Re: UTF-8 stress test file?

From: Philippe Verdy (verdy_p@wanadoo.fr)
Date: Tue Oct 12 2004 - 14:18:20 CST

  • Next message: Philippe Verdy: "Re: UTF-8 stress test file?"

    From: "Philippe Verdy" <verdy_p@wanadoo.fr>
    To: "Doug Ewell" <dewell@adelphia.net>
    Sent: Tuesday, October 12, 2004 8:24 PM
    Subject: Re: UTF-8 stress test file?

    > From: "Doug Ewell" <dewell@adelphia.net>
    >> Theodore H. Smith <delete at elfdata dot com> wrote:
    >>
    >>>> - the file mixes UTF-8 and UTF-16
    >>>
    >>> Does this file mix UTF-8 and UTF-16? I thought it just had surrogates
    >>> encoded into UTF-8? Of course a surrogate should never exist in UTF-8.
    >>
    >> You are right. Philippe's statement was incorrect, and also puzzling.

    What is much more puzzling is the text contained in that referenced text:
    http://www.cl.cam.ac.uk/~mgk25/ucs/examples/UTF-8-test.txt

    Examples of bad assumptions that a reader could make:

    - [quote](...) Experience so far suggests
    that most first-time authors of UTF-8 decoders find at least one
    serious problem in their decoder by using this file.[/quote]

    This suggests to the reader that if its browser or editor does not display
    the contained test text as indicated, there's a problem in that application.
    But given that the file is not conforming to UTF-8 because of the "errors"
    it contains *on purpose*, No assumption should be made about how the browser
    or text editor will behave with the content of that file. Any difference
    with what is "expected" by the text is really not a bug, given that the
    whole file is incorrect and is *not* UTF-8 encoded. In fact, if your browser
    or editor still allows to view it as if it was UTF-8, and inidicates to the
    user that it is UTF-8 encoded without warning the user about the encoding
    violations that should be detected, I really think that this browser or
    editor is not conforming. A conforming browser or editor should load that
    document without encoding violation problems, assuming it is encoded instead
    with ISO-8859-1 or ISO-8859-2 or any other complete 8-bit encoding (an
    encoding that has no invalid code position, so ISO-8859-4 should not work
    without similar warnings). The only thing that could be said is that the
    document respects only the ISO 10646-1:2000 standard, but not its later
    version and not Unicode (so a browser or editor could still accept the
    document as being encoded with UTF-8:2000, but not with UTF-8.
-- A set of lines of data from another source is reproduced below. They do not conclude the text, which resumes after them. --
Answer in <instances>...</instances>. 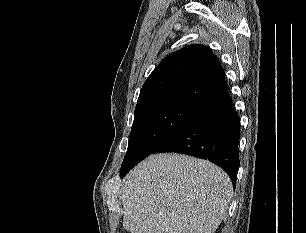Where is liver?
Listing matches in <instances>:
<instances>
[{"label":"liver","mask_w":306,"mask_h":233,"mask_svg":"<svg viewBox=\"0 0 306 233\" xmlns=\"http://www.w3.org/2000/svg\"><path fill=\"white\" fill-rule=\"evenodd\" d=\"M124 228L131 233H214L233 194L215 164L182 154H154L122 188Z\"/></svg>","instance_id":"obj_1"}]
</instances>
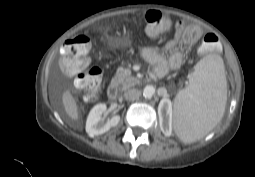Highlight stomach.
Masks as SVG:
<instances>
[{"mask_svg":"<svg viewBox=\"0 0 255 177\" xmlns=\"http://www.w3.org/2000/svg\"><path fill=\"white\" fill-rule=\"evenodd\" d=\"M128 44V40L126 38L120 39V46H126Z\"/></svg>","mask_w":255,"mask_h":177,"instance_id":"stomach-1","label":"stomach"}]
</instances>
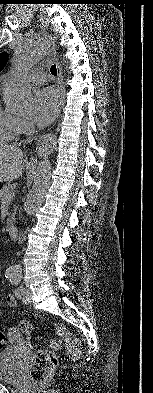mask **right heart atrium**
<instances>
[{
    "label": "right heart atrium",
    "instance_id": "right-heart-atrium-1",
    "mask_svg": "<svg viewBox=\"0 0 153 393\" xmlns=\"http://www.w3.org/2000/svg\"><path fill=\"white\" fill-rule=\"evenodd\" d=\"M34 130L32 123L26 119H20V133L30 134Z\"/></svg>",
    "mask_w": 153,
    "mask_h": 393
}]
</instances>
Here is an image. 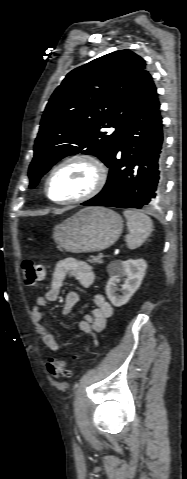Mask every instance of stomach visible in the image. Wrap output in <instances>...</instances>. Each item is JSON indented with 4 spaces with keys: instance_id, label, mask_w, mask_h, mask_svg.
<instances>
[{
    "instance_id": "1",
    "label": "stomach",
    "mask_w": 187,
    "mask_h": 479,
    "mask_svg": "<svg viewBox=\"0 0 187 479\" xmlns=\"http://www.w3.org/2000/svg\"><path fill=\"white\" fill-rule=\"evenodd\" d=\"M122 229L123 220L118 213L104 207H89L55 226L53 238L69 252H97L113 245Z\"/></svg>"
}]
</instances>
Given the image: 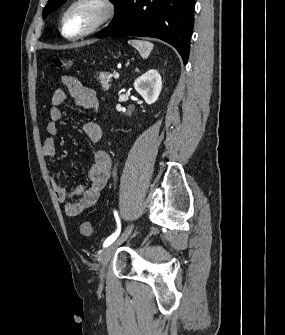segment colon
<instances>
[{
    "label": "colon",
    "mask_w": 285,
    "mask_h": 335,
    "mask_svg": "<svg viewBox=\"0 0 285 335\" xmlns=\"http://www.w3.org/2000/svg\"><path fill=\"white\" fill-rule=\"evenodd\" d=\"M54 65L58 69H70L72 62L66 59H57L54 61ZM79 231L83 236H90L93 233V226L89 221H82L79 224Z\"/></svg>",
    "instance_id": "1"
}]
</instances>
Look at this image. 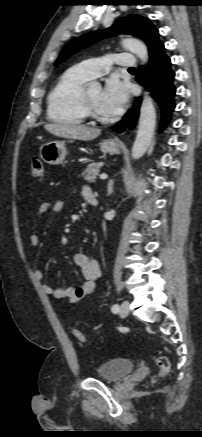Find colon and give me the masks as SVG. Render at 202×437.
Listing matches in <instances>:
<instances>
[{"instance_id":"5ec220e1","label":"colon","mask_w":202,"mask_h":437,"mask_svg":"<svg viewBox=\"0 0 202 437\" xmlns=\"http://www.w3.org/2000/svg\"><path fill=\"white\" fill-rule=\"evenodd\" d=\"M30 172L34 177H42L44 175V165L42 160L39 157H33L30 163ZM73 335L76 340L80 343H85L87 341L85 335L77 330H73ZM155 364L159 368V372L157 377L165 376L170 370V361L166 356L157 355L154 358Z\"/></svg>"}]
</instances>
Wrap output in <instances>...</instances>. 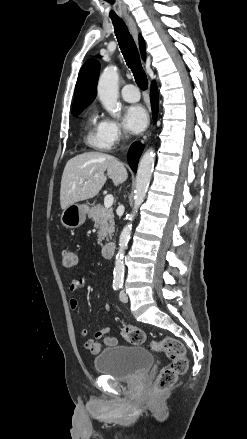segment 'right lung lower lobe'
I'll use <instances>...</instances> for the list:
<instances>
[{
    "label": "right lung lower lobe",
    "instance_id": "right-lung-lower-lobe-1",
    "mask_svg": "<svg viewBox=\"0 0 247 439\" xmlns=\"http://www.w3.org/2000/svg\"><path fill=\"white\" fill-rule=\"evenodd\" d=\"M158 97L159 95L157 92V87L155 82H153L151 87V105L154 120H156L158 115ZM142 151L143 145L139 142H134L129 149V153L127 155L128 163L134 172L137 170L138 160Z\"/></svg>",
    "mask_w": 247,
    "mask_h": 439
}]
</instances>
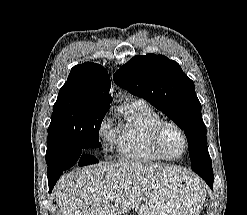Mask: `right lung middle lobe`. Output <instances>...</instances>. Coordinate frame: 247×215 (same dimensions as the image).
<instances>
[{
    "label": "right lung middle lobe",
    "mask_w": 247,
    "mask_h": 215,
    "mask_svg": "<svg viewBox=\"0 0 247 215\" xmlns=\"http://www.w3.org/2000/svg\"><path fill=\"white\" fill-rule=\"evenodd\" d=\"M108 107L83 101L70 91L59 92L48 128L46 161L60 151L100 147L99 128Z\"/></svg>",
    "instance_id": "obj_1"
}]
</instances>
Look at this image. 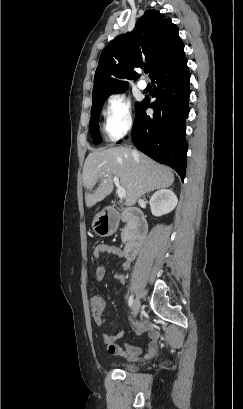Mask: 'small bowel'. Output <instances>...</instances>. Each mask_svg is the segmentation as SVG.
Instances as JSON below:
<instances>
[{
  "instance_id": "1",
  "label": "small bowel",
  "mask_w": 243,
  "mask_h": 409,
  "mask_svg": "<svg viewBox=\"0 0 243 409\" xmlns=\"http://www.w3.org/2000/svg\"><path fill=\"white\" fill-rule=\"evenodd\" d=\"M106 254L125 258L121 264V268L123 270H128L130 268L129 260L125 257L124 252L119 247L109 244H99L93 251V258L96 266L95 279L97 282L102 281L105 276V269L102 265V257ZM114 278L122 284H124L126 281L125 275L120 273H116ZM94 321L98 327H104L106 325L107 320L105 316L104 300L103 307L94 311ZM143 334H147L149 338L146 348L132 344H118L117 340L124 336L123 332H118L114 335L103 334V341L106 344L109 353L124 357L128 361H137L141 357L143 359H152L159 352V335L154 329L151 328L148 322H142L136 328L137 336H141Z\"/></svg>"
}]
</instances>
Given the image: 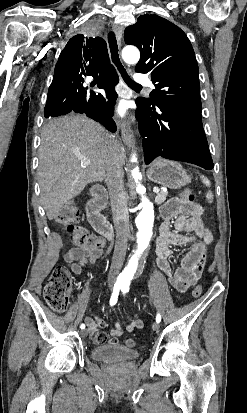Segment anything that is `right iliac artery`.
<instances>
[{"label":"right iliac artery","mask_w":247,"mask_h":413,"mask_svg":"<svg viewBox=\"0 0 247 413\" xmlns=\"http://www.w3.org/2000/svg\"><path fill=\"white\" fill-rule=\"evenodd\" d=\"M120 289H121V286L116 285V284L114 285L113 293H112L111 298H110V305H111V306H113V305H115V304L117 303ZM80 328H81V329H84V328H85V325H84V324H81V325H80Z\"/></svg>","instance_id":"obj_1"}]
</instances>
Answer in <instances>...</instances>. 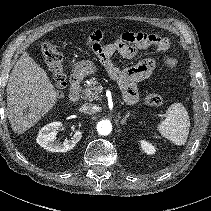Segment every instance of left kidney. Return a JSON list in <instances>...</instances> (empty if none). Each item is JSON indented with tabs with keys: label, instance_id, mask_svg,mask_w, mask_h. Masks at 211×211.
Returning a JSON list of instances; mask_svg holds the SVG:
<instances>
[{
	"label": "left kidney",
	"instance_id": "left-kidney-1",
	"mask_svg": "<svg viewBox=\"0 0 211 211\" xmlns=\"http://www.w3.org/2000/svg\"><path fill=\"white\" fill-rule=\"evenodd\" d=\"M140 143H141V147L145 153H147L148 155L155 153L156 148L154 146H152L150 143H148L145 140H141Z\"/></svg>",
	"mask_w": 211,
	"mask_h": 211
}]
</instances>
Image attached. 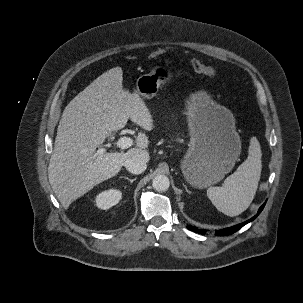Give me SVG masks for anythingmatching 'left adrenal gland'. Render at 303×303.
Masks as SVG:
<instances>
[{
  "label": "left adrenal gland",
  "instance_id": "a2214340",
  "mask_svg": "<svg viewBox=\"0 0 303 303\" xmlns=\"http://www.w3.org/2000/svg\"><path fill=\"white\" fill-rule=\"evenodd\" d=\"M183 186H184L186 192L190 194V191L187 189V186L184 183H183Z\"/></svg>",
  "mask_w": 303,
  "mask_h": 303
}]
</instances>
    - [quote](...) All lines in this file are exactly 79 characters long (plus
    the line
    feed). In addition, all lines end with "|", except for the two test
    lines 2.1.1 and 2.2.1, which contain non-printable ASCII controls
    U+0000 and U+007F. If you display this file with a fixed-width font,
    these "|" characters should all line up in column 79 (right margin).[/quote]

    Nothing is wrong if lines are displayed with more or less characters, or if
    "|" characters are not vertically aligned when using fixed fonts.

    - [quote] (...)
    1 Some correct UTF-8 text

    You should see the Greek word 'kosme': "κόσμε"
    (...) [/quote]

    You can see the Greek word here in this message (because this message is
    properly UTF-8 encoded), but nothing is wrong in your editor or browser if
    the word is not readable as indicated, and you see for example the string
    "κόσμε" when your editor or browser loads the file as an ISO-8859-1
    text.

    - All the section 3 "Malformed sequences" should not be readable at all, or
    could display random characters when the text is loaded as ISO-8859-1. Don't
    expect to see "?" even if Internet Explorer display them without warning the
    user (this is a violation of the current UTF-8 encoding rules).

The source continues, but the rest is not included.